With optional extras (FAISS, sentence-transformers, dev tools):

pip install "dllm-reason[dev,library]"

For development (editable install):

git clone https://github.com/BDeMo/dLLM_Reason.git
cd dLLM_Reason
pip install -e ".[dev,library]"

After installation the following CLI commands are available globally:

Command Equivalent
dllm-eval-dags python scripts/eval_dags.py
dllm-train python scripts/train.py
dllm-eval python scripts/evaluate.py
dllm-search python scripts/search_dag.py
dllm-viz python scripts/visualize_dag.py

Quick Start

# Download models & datasets
python scripts/download_models.py              # -> checkpoints/llada-instruct/
python scripts/download_datasets.py            # -> datasets/

# HF mirror (China)
python scripts/download_models.py --mirror https://hf-mirror.com
python scripts/download_datasets.py --mirror https://hf-mirror.com

Usage

All parameters live in configs/eval_default.yaml. CLI flags always override the config.

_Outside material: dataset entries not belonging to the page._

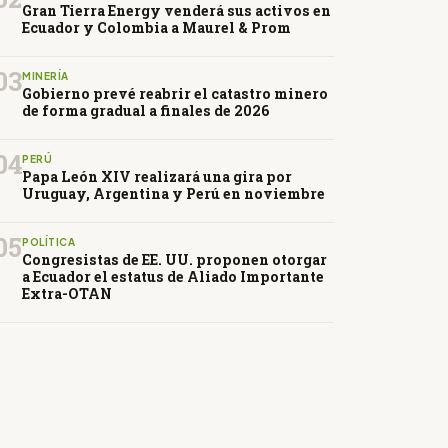
Gran Tierra Energy venderá sus activos en
Ecuador y Colombia a Maurel & Prom
03
MINERÍA
Gobierno prevé reabrir el catastro minero
de forma gradual a finales de 2026
04
PERÚ
Papa León XIV realizará una gira por
Uruguay, Argentina y Perú en noviembre
05
POLÍTICA
Congresistas de EE. UU. proponen otorgar
a Ecuador el estatus de Aliado Importante
Extra-OTAN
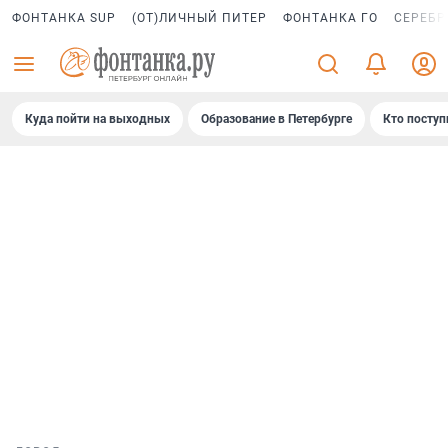
ФОНТАНКА SUP
(ОТ)ЛИЧНЫЙ ПИТЕР
ФОНТАНКА ГО
СЕРЕБР
Куда пойти на выходных
Образование в Петербурге
Кто поступ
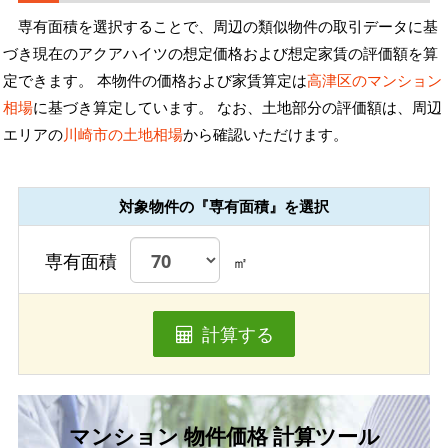
専有面積を選択することで、周辺の類似物件の取引データに基
づき現在のアクアハイツの想定価格および想定家賃の評価額を算
定できます。 本物件の価格および家賃算定は
高津区のマンション
相場
に基づき算定しています。 なお、土地部分の評価額は、周辺
エリアの
川崎市の土地相場
から確認いただけます。
対象物件の『専有面積』を選択
専有面積
㎡
計算する
マンション 物件価格 計算ツール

1. Default run (LLaDA + confidence scheduler)

bash scripts/run_eval.sh
# pass any CLI overrides after the script:
bash scripts/run_eval.sh --benchmarks mbpp --num_samples 50
bash scripts/run_eval.sh --dags cot skeleton --num_steps 64
bash scripts/run_eval.sh --verbose_errors

Results are written to results/eval_<timestamp>/.

2. Per-strategy scripts

scripts/runs/ contains one script per unmasking strategy:

bash scripts/runs/confidence.sh    # highest-confidence first (LLaDA default)
bash scripts/runs/random.sh        # uniform random
bash scripts/runs/linear.sh        # left-to-right
bash scripts/runs/cot.sh           # Chain-of-Thought DAG
bash scripts/runs/skeleton.sh      # Skeleton-then-Detail DAG
bash scripts/runs/bidirectional.sh # bidirectional DAG
bash scripts/runs/answer_first.sh  # answer region first
bash scripts/runs/all_strategies.sh  # all 8 strategies in one run

All scripts pass extra args through to eval_dags.py:

bash scripts/runs/cot.sh --benchmarks mbpp humaneval --num_samples 100 --cot_steps 6

3. Direct CLI

python scripts/eval_dags.py \
    --dags confidence cot skeleton \
    --benchmarks mbpp humaneval \
    --num_steps 64 --temperature 0.5 \
    --num_samples 100 \
    --output_dir results/my_run

4. Config file

Edit configs/eval_default.yaml to change defaults:

model:
  model_id: "checkpoints/llada-instruct"
  torch_dtype: "bfloat16"        # bfloat16 | float16 | float32

inference:
  num_steps: 128
  block_length: 32               # max_new_tokens must be divisible
  temperature: 0.0               # 0 = greedy argmax
  cfg_scale: 0.0                 # 0 = disabled
  remasking: "low_confidence"    # low_confidence | random
  max_new_tokens: 128

benchmarks:
  benchmarks: ["mbpp", "humaneval"]
  num_samples: null              # null = full dataset
  run_tests: true                # false = skip code execution
  verbose_errors: false          # --verbose_errors to enable

dags:
  dags: ["confidence"]
  cot_steps: 4

output:
  output_dir: "results"
  resume: false

5. Save per-sample outputs (QA pairs, ground truth, trajectory)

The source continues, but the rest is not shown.